National Institutes of Health, USA
"Petr Chlanda completed Ph.D. in virology at the University of Heidelberg where he studied vaccinia virus assembly. He subsequently conducted post-doctoral research on influenza virus budding at European Molecular Biology Laboratory in Heidelberg. Currently he is a post-doctoral fellow at NIH where he uses electron microscopy techniques to study influenza virus driven membrane fusion"

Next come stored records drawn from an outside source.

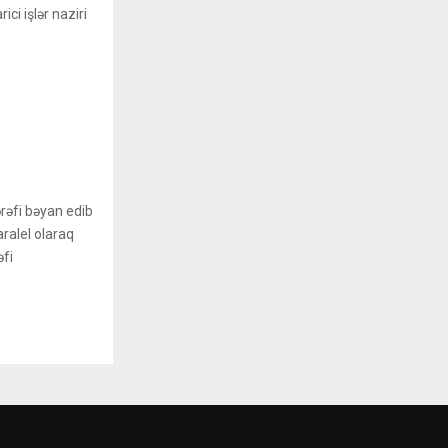
ici işlər naziri
rəfi bəyan edib
aralel olaraq
əfi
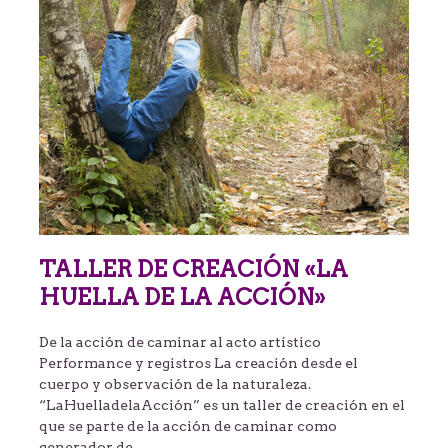
TALLER DE CREACIÓN «LA
HUELLA DE LA ACCIÓN»
De la acción de caminar al acto artístico
Performance y registros La creación desde el
cuerpo y observación de la naturaleza.
“LaHuelladelaAcción” es un taller de creación en el
que se parte de la acción de caminar como
generador de…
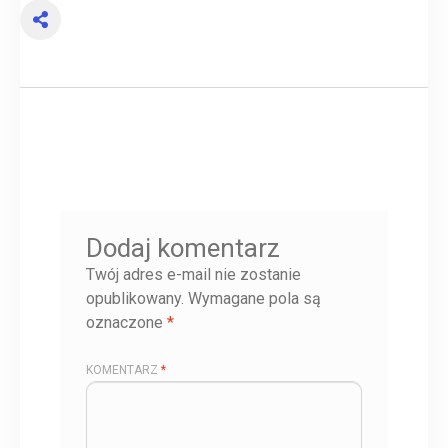
Dodaj komentarz
Twój adres e-mail nie zostanie
opublikowany.
Wymagane pola są
oznaczone
*
KOMENTARZ
*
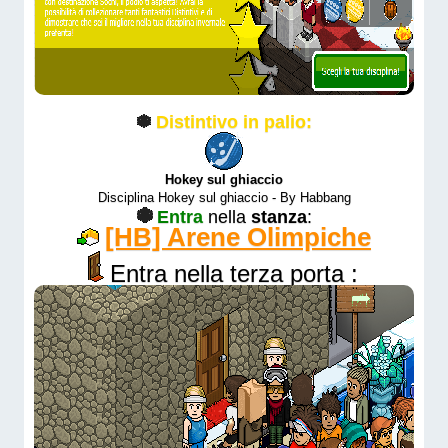
Distintivo in palio:
Hokey sul ghiaccio
Disciplina Hokey sul ghiaccio - By Habbang
Entra
nella
stanza
:
[HB] Arene Olimpiche
Entra nella terza porta :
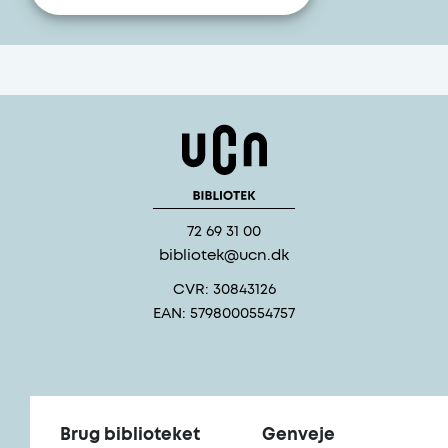
72 69 31 00
bibliotek@ucn.dk
CVR: 30843126
EAN: 5798000554757
Brug biblioteket
Genveje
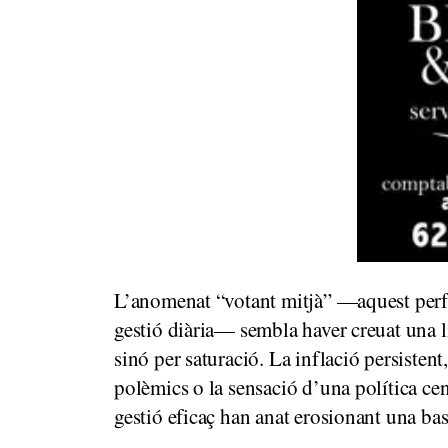
L’anomenat “votant mitjà” —aquest perfil
gestió diària— sembla haver creuat una lí
sinó per saturació. La inflació persistent
polèmics o la sensació d’una política ce
gestió eficaç han anat erosionant una bas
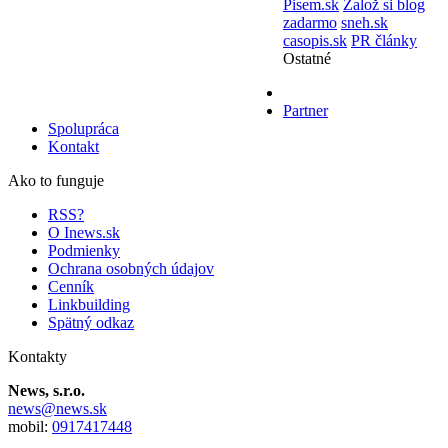
Pisem.sk
Založ si blog
zadarmo
sneh.sk
casopis.sk
PR články
Ostatné
Partner
Spolupráca
Kontakt
Ako to funguje
RSS?
O Inews.sk
Podmienky
Ochrana osobných údajov
Cenník
Linkbuilding
Spätný odkaz
Kontakty
News, s.r.o.
news@news.sk
mobil:
0917417448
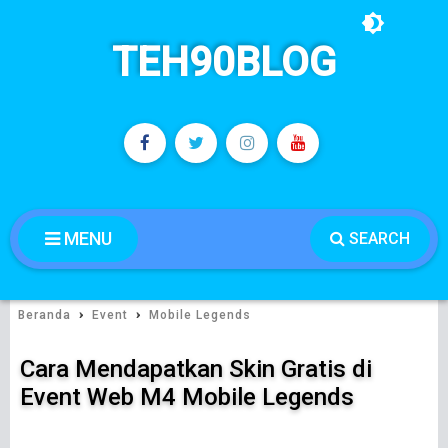
TEH90BLOG
MENU
SEARCH
›
›
Beranda
Event
Mobile Legends
Cara Mendapatkan Skin Gratis di
Event Web M4 Mobile Legends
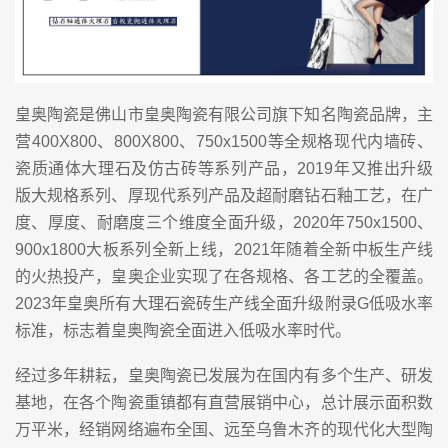
皇奥陶瓷是佛山市皇奥陶瓷有限公司旗下知名陶瓷品牌，主
营400X800、800X800、750x1500等全规格现代内墙砖、
瓷质通体大理石及仿古砖等系列产品，2019年又推出升级
版大规格系列、厚现代系列产品及超耐磨钻石釉工艺，在广
度、厚度、耐磨度三个维度全面升级，2020年750x1500、
900x1800大板系列全新上线，2021年随着全新中板生产线
的火热投产，皇奥企业实现了在各规格、各工艺的全覆盖。
2023年皇奥所有大理石瓷砖生产线全面升级附录G低吸水率
标准，标志着皇奥陶瓷全面进入低吸水率时代。
经过多年耕耘，皇奥陶瓷已发展为在国内有多个生产、研发
基地，在各个陶瓷重镇都有直营展销中心，总计展示面积数
万平米，经销网络遍布全国、远至乌鲁木齐的现代化大型陶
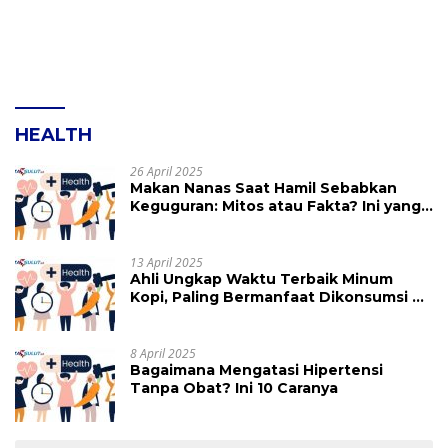
HEALTH
26 April 2025
Makan Nanas Saat Hamil Sebabkan
Keguguran: Mitos atau Fakta? Ini yang
Perlu Dihindari
13 April 2025
Ahli Ungkap Waktu Terbaik Minum
Kopi, Paling Bermanfaat Dikonsumsi di
Jam Ini
8 April 2025
Bagaimana Mengatasi Hipertensi
Tanpa Obat? Ini 10 Caranya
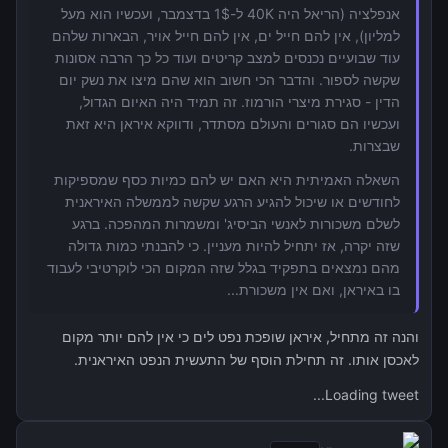
אנפלציה (הריאל היה 40K ל-1$ בדצמבר, ועכשיו הוא מעל
למליון), אין להם חייל ים, אין להם חייל אויר, הבארות שלהם
עוד שבועיים נכנסים למצב קריטים ועוד כל כך הרבה אסונות
שקשה לספור. והדבר הכי חשוב הוא שהם מיצו את נשק יום
הדין - סגירת מיצרי הורמוז. זה תמיד היה האיום הגדול,
ועכשיו הם סגורים והעולם מסתדר, ודווקא איראן היא זאת
שבצרות.
השאלה האמיתית היא האם יש להם כמיות כסף שמספיקות
לחודשים או שיכול להגיע הרגע שקשה לממשלה האיראנית
לשלם משכורות לאנשי הביסיג' ומשמרות המהפכה. ברגע
שזה יקרה, אז יתחיל להיות מעניין. כי להבנתי כמות גדולה
מהם נמצאים בתפקיד בגלל שזה המקום הכי לוקרטיבי לעבוד
בו באיראן, ואם אין משכורת...
והנה זה מתחיל, איראן שופכת נפט לים כי אין להם יותר מקום
לאכסן אותו. זה תחילת הוסף של התעשית הנפט האיראנית.
Loading tweet...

"Influenza A virus is a major human pathogen, assembling enveloped virus particles that are heterogeneous in shape. The contribution of main components of the influenza virus haemaglutinin (HA), neuramindase (NA), and matrix protein 1 (M1) to virus assembly, release and virion morphology remain unclear. They can all, under certain conditions, mediate release of membrane-enveloped particles, while none of them appear to be essential for particle release. Here we have produced membraneenveloped particles by plasmid-based expression of all combinations of HA (H3), NA (N2) and M1, and have monitored particle release, particle morphology, and plasma membrane morphology using biochemical methods, electron microscopy, electron tomography and cryo-electron tomography. HA or NA expression leads to changes of the plasma membrane curvature which appear as membrane-enveloped particles. Although these pleomorphic membrane-enveloped particles are connected to the plasma membrane without an obvious constriction they are capable of release. In contrast, when either HA or NA is expressed together with M1, well defined filamentous protrusions are formed, which constrict at their base forming a budding neck to release filamentous virus-like particles (VLPs) from the cell surface. The VLPs are released in the absence of M2, and most efficiently when NA is expressed. NA localizes in a membrane-curvature dependent manner to the tips of VLPs. Together our data indicate that one of the glycoproteins together with M1 represents the minimal requirement to assemble and release filamentous VLPs. These results suggest NA and M1 as key players in virus assembly."